-- What you will do --
The exercise asks you to copy every line below in which "coordinates" appears.

Provided material: Begin

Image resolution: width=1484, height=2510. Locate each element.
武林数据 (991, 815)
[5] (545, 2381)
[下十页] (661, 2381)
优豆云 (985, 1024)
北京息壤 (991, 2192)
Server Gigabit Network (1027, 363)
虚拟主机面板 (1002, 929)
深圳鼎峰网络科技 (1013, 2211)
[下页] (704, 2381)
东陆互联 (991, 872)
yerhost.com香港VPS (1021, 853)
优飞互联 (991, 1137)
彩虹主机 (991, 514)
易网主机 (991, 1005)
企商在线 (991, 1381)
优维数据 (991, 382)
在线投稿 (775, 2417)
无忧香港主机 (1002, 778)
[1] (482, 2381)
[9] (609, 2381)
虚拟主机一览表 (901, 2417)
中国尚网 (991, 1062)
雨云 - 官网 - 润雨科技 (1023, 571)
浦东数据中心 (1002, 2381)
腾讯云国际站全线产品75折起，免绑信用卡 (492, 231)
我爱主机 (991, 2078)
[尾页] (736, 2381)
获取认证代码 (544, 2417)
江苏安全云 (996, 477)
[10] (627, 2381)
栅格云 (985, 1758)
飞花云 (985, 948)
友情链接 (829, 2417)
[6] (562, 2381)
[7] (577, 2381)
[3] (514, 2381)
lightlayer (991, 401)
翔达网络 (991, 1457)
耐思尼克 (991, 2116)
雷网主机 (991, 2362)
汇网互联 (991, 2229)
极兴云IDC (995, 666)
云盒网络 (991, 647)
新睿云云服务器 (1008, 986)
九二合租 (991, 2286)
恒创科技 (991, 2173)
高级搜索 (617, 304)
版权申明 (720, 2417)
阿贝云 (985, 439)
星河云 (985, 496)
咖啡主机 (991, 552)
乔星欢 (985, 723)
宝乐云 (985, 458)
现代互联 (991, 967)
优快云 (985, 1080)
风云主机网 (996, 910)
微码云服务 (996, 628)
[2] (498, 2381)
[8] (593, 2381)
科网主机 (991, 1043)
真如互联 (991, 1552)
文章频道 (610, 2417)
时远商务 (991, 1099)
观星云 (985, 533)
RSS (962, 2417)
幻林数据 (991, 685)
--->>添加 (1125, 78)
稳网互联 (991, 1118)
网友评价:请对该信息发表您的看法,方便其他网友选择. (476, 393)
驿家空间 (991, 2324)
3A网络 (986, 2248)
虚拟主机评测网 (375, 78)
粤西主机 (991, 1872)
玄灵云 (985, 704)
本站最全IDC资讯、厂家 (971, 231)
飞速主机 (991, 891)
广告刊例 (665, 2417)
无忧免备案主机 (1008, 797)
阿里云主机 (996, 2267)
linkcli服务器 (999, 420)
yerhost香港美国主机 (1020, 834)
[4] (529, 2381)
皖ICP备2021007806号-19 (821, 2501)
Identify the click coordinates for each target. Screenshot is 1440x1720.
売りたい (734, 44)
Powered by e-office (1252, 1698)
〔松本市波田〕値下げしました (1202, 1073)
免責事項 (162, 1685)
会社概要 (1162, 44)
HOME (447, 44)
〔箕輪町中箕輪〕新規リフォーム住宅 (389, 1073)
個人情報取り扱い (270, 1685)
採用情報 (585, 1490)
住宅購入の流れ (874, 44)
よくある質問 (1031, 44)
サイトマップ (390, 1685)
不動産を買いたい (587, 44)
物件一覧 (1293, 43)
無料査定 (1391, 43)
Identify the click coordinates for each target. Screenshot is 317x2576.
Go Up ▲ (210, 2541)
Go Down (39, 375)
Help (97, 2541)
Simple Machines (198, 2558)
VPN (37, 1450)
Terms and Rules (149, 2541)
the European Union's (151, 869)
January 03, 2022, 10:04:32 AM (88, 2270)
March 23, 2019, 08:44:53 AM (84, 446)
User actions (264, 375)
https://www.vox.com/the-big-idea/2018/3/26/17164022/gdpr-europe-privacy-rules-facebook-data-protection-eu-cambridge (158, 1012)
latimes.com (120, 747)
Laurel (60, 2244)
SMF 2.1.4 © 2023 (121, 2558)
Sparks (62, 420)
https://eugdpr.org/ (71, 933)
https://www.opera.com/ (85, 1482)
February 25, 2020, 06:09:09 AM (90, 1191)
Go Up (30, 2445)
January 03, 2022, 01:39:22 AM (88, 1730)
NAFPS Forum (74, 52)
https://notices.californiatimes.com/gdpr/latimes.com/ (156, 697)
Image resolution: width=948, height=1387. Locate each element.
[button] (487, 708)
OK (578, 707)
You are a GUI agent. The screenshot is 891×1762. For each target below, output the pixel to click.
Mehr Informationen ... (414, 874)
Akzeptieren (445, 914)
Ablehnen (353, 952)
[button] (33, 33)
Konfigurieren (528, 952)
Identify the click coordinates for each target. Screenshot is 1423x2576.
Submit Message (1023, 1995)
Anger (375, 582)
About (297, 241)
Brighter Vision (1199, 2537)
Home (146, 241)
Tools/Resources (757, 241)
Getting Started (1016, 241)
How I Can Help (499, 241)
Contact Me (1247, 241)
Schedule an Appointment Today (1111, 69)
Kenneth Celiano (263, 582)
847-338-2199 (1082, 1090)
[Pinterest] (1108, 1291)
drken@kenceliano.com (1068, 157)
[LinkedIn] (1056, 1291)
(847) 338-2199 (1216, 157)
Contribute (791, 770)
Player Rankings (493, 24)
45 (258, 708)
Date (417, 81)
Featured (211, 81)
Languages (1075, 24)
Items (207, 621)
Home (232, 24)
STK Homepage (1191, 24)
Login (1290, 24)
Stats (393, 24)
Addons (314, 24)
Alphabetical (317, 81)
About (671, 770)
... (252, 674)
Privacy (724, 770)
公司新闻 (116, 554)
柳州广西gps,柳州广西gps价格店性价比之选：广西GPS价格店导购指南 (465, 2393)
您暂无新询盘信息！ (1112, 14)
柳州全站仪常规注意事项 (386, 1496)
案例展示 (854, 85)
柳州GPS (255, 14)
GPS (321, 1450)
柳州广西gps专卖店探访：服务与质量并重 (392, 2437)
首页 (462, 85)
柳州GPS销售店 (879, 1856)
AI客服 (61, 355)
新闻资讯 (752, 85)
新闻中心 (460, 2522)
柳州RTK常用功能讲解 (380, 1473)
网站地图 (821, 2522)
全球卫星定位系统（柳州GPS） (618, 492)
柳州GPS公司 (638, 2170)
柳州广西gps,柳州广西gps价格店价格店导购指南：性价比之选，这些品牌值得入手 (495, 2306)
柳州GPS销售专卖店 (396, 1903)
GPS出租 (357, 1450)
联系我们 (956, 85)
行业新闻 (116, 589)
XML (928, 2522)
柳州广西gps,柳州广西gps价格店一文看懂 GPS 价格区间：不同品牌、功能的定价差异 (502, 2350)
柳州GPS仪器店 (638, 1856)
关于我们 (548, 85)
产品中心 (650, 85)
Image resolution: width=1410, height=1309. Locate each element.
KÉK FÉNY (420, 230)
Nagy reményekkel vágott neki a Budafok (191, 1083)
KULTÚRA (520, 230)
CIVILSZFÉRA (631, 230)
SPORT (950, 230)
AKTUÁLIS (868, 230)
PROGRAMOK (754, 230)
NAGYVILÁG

Provided material: End

-- Response box --
Identify the click coordinates for each target. Screenshot is 1440x1720.
Identify the click coordinates for each target. Screenshot is 317x2576.
Identify the click coordinates for each target. Screenshot is 1423x2576.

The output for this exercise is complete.